On the other hand, if you believe that the purpose of government is to help our Galtian overlords at minimal costs to them, then the EITC is your favorite solution. The EITC is inherently a redistributive government intrusion that is used to reduce the pressure for a sustainable wage. The EITC allows particular services and products to be provided at less than sustainable wages, and shifts costs to the broader set of taxpayers. The irony is that the progenitor of this idea in the US was Milton Friedman (Free to Choose your corporate subsidies?). The EITC is at its heart redistribution - but not redistribution for the good of society, but for the benefit to the few at the top. Keep the peasants just a bit above starving while spread the costs as wide as possible.

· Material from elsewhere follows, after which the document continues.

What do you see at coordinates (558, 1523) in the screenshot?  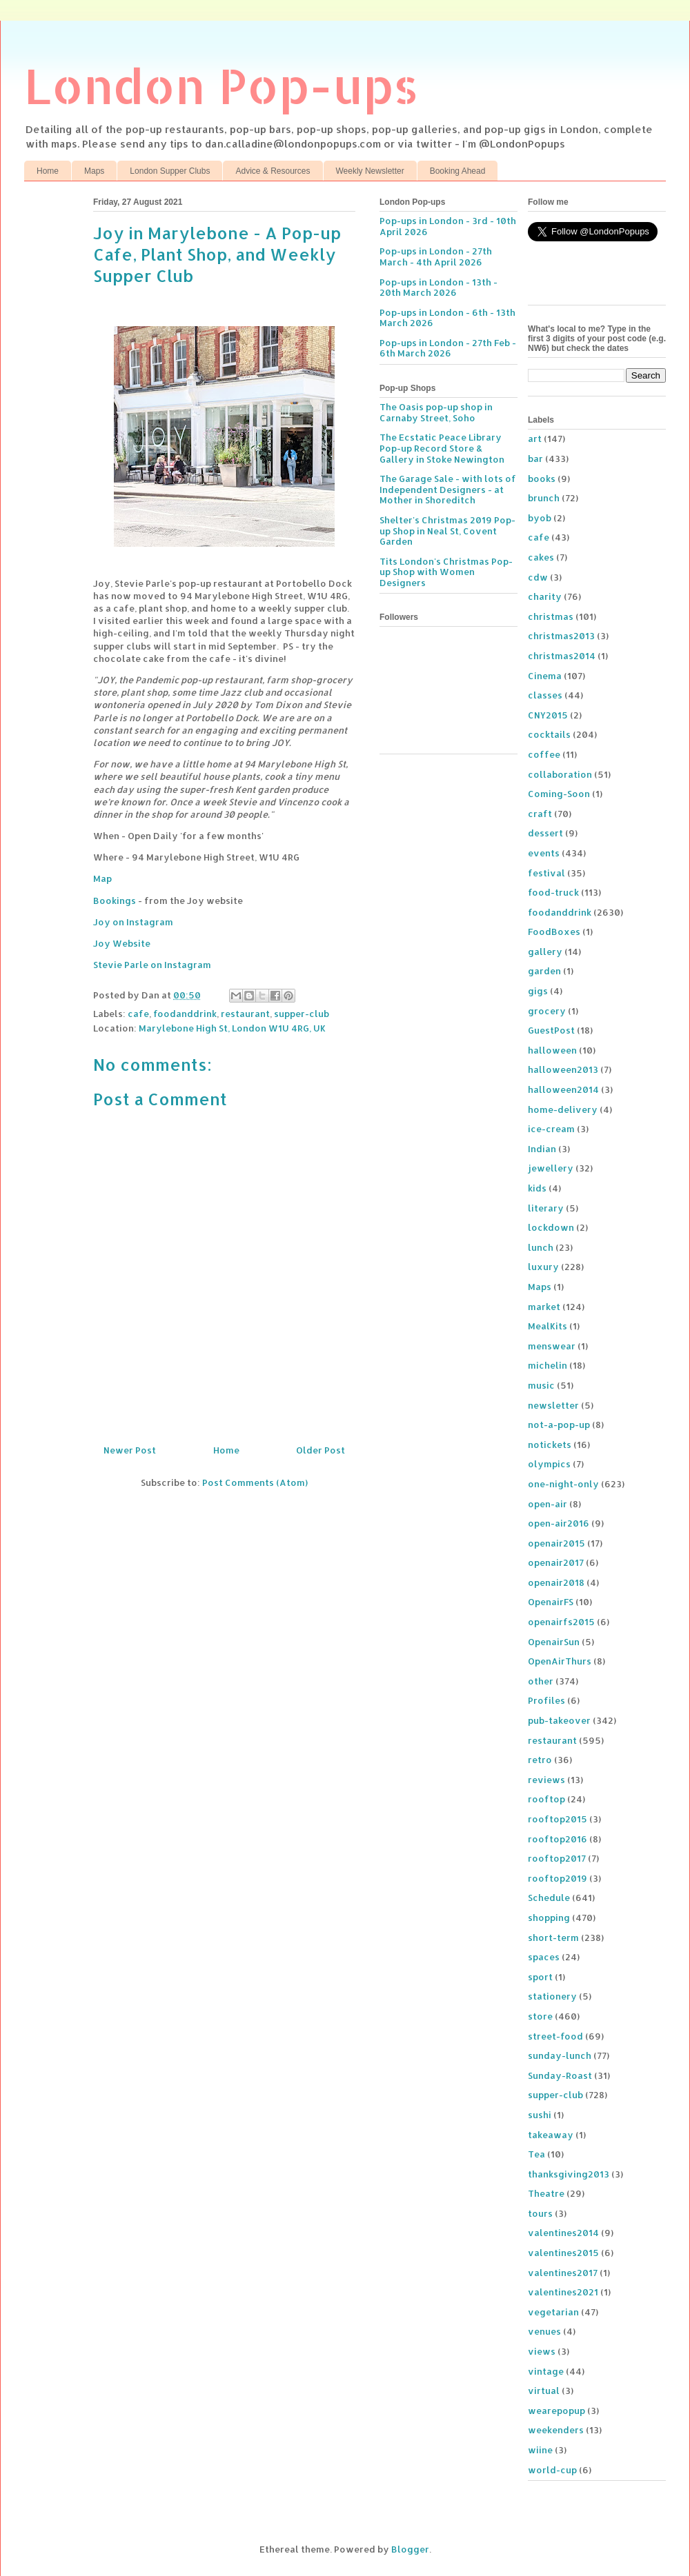 I see `open-air2016` at bounding box center [558, 1523].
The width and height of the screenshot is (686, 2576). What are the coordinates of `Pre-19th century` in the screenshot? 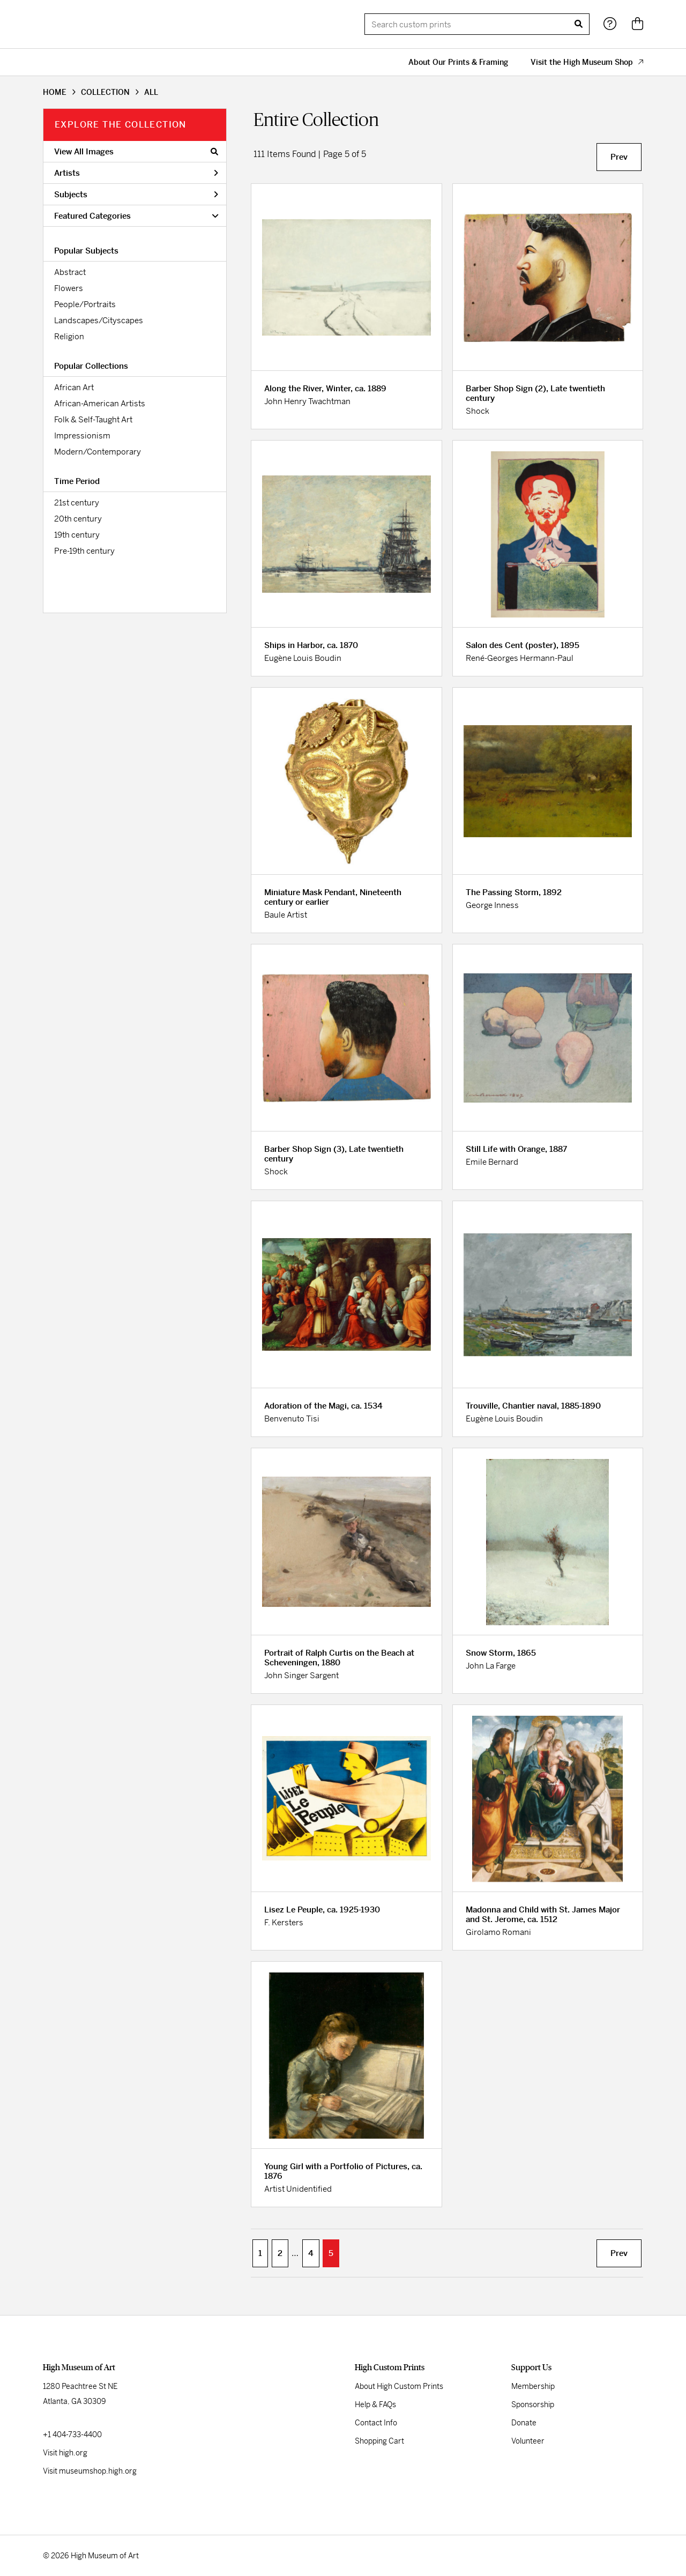 It's located at (84, 551).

Why is the EITC popular on the right when it is inherently redistributive? It's all about government debt and tax cuts.  We are subsidizing burgers and fries with debt, not by taxing today's plutocrats.  The free market philosophy goes out the window if you can get the government to cover some of today's costs with government debt paid (most likely by someone else) in the future.

I suppose the EITC is better than nothing - but it's simply crumbs brushed off the table of the 1%.  Anyone who really believes in the dignity of work should support the dignity of a livable wage.  There's no dignity in working at less than starvation wages and getting a government handout to survive.

The EITC isn't compassionate conservatism - it's simply cheaper than a livable wage.

2 comments:

The Wandering Soldier said...

In truth the EITC is a direct payment to the 1% that allows them to pay less than a minimum wage. So what would you recommend? Would an elimination of the EITC in combination with a large raise in the of the minimum wage that is linked to the CPI be too disruptive to the economy?

BooleanContinuum said...

I don't see removing the EITC and increasing the minimum wage as necessarily disruptive if done in stages. On the other hand, the problem with putting all your eggs in the minimum wage basket is that what one congress gives another might take away. So I'm not sure that getting rid of the EITC is necessarily the best thing to do (sometime we have to let the 1% take their pint of blood). But I disagree strongly with people that say that we don't need a minimum wage because we have the EITC. I think the EITC can be a fall back that helps families - especially when minimum wage gets eroded by inflation or by a retrograde congress.